This is an excellent effort that essentially computerizes the entire
language data base and its internal linkages. It should ultimately
be inclusive and make translation far easier as a task. We do have
ancient texts whose translations are very problematic. A good
example of just that is the four thousand year old texts for Chinese
medicine.
It really helps to know what was intended as particular words
emerged, even as they also evolved.
Language is sometimes a poor media to transmit ideas, yet it is the
main tool we all use. The mind actually absorbs meaning visually for
the most part which means that word groups need to trigger image to
work well.
Perhaps there is merit in re-imagining the visual meaning of out
proto languages. After all water is easy but rippled water, fast
water, cold water are all plausible one word derivatives that can
easily emerge.

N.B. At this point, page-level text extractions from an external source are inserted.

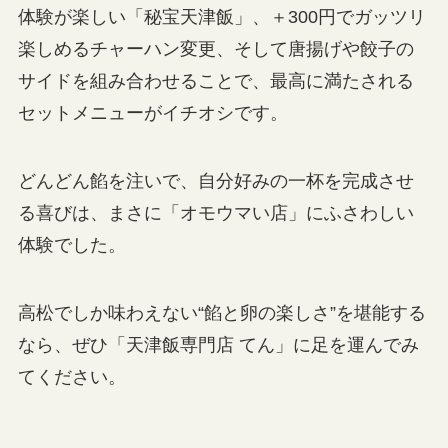
体験が楽しい「秘宝天津飯」、＋300円でガッツリ
楽しめるチャーハン変更、そして唐揚げや餃子の
サイドを組み合わせることで、最高に満たされる
セットメニューがイチオシです。
どんどん餡を注いで、自分好みの一杯を完成させ
る喜びは、まさに「オモウマい店」にふさわしい
体験でした。
高松でしか味わえない“餡と卵の楽しさ”を堪能する
なら、ぜひ「天津飯専門店 てん」に足を運んでみ
てください。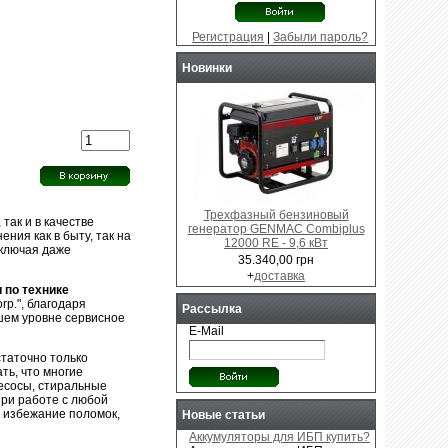
Регистрация
|
Забыли пароль?
Новинки
Трехфазный бензиновый
так и в качестве
генератор GENMAC Combiplus
ния как в быту, так на
12000 RE - 9,6 кВт
включая даже
35.340,00 грн
+
доставка
 по технике
rp.", благодаря
Рассылка
шем уровне сервисное
E-Mail
таточно только
ть, что многие
есосы, стиральные
ри работе с любой
о избежание поломок,
Новые статьи
Аккумуляторы для ИБП купить?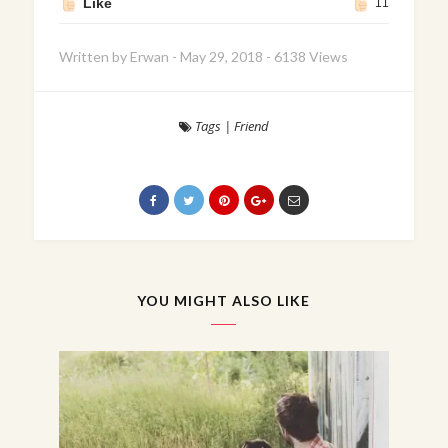
Like
11
Written by
Erwan
-
May 29, 2018
-
6138 Views
Tags
|
Friend
YOU MIGHT ALSO LIKE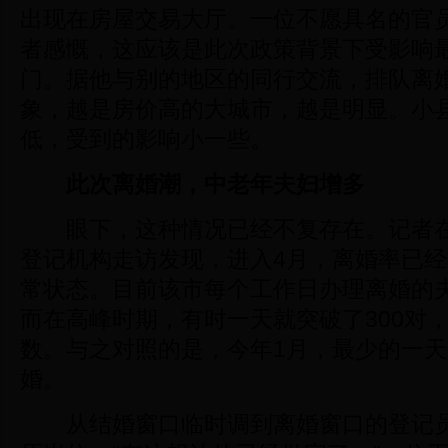
出现在房屋交易大厅。一位不愿具名的官
者感慨，这应该是此次政策背景下受影响
门。据他与别的地区的同行交流，排队离
象，越是房价高的大城市，越是明显。小
低，受到的影响小一些。
此次离婚潮，中老年夫妇增多
眼下，这种情况已经不复存在。记者在
登记机构走访发现，进入4月，离婚率已
常状态。目前该市每个工作日办理离婚的夫
而在高峰时期，有时一天就突破了300对
数。与之对照的是，今年1月，最少的一天
婚。
从结婚窗口临时调到离婚窗口的登记员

From that to analogy is a deep breathe.
Language 'time
machine' a Rosetta stone for lost tongues
In
an attempt to preserve endangered languages, UC Berkeley scientists
create a computer program that reconstructs ancient tongues using
their modern descendants.
by Leslie Katz
February 12,
2013
One of my favorite
things about watching old movies is hearing how people might have
spoken in eras past -- the expressions they used, their old-school
smack talk. But what did the languages from thousands of years back
sound like? Hollywood, as far as I know, has yet to make a movie in
which characters talk in authentic proto-Austronesian.
The language nerd in
me, was, therefore, excited to discover that scientists from UC
Berkeley and the University of British Columbia have created a
computer program to rapidly reconstruct vocabularies of ancient
languages using only their modern language descendants.
The program, a
linguistic time machine of sorts, can quickly crunch data on some of
the earliest-known "proto-languages" that gave rise to
modern languages such as Hawaiian, Javanese, Malay, Tagalog, and
others spoken in Southeast Asia, parts of continental Asia,
Australasia, and the Pacific.
The speed and scale of
the work is key here, as proto-languages are typically reconstructed
through a timely and painstaking manual process that involves
comparing two or more languages that hail from a shared ancestor.
"What excites me
about this system is that it takes so many of the great ideas that
linguists have had about historical reconstruction, and it automates
them at a new scale: more data, more words, more languages, but less
time," says Dan Klein, an associate professor of computer
science at UC Berkeley and co-author of a paper on the system
published this week in the journal Proceedings of the National
Academy of Sciences.
The program relies on
an algorithm known as the Markov chain Monte Carlo sampler to
examine hundreds of modern Austronesian languages for words
of common ancestry from thousands of years back. The computational
model is based on the established linguistic theory that words evolve
as if along the branches of a genealogical tree.
In their paper (if you
want more specifics on how the researchers did things like associate
a context vector to each phoneme, read this PDF), the team
details the process of reconstructing more than 600
proto-Austronesian languages from an existing database of more than
140,000 words.
They say more than 85
percent of the reconstructions come within a character of those done
manually by a linguist.
Linguists needn't
worry about competition from the computer, however. "This really
is not an attempt to put historical linguists out of a job,"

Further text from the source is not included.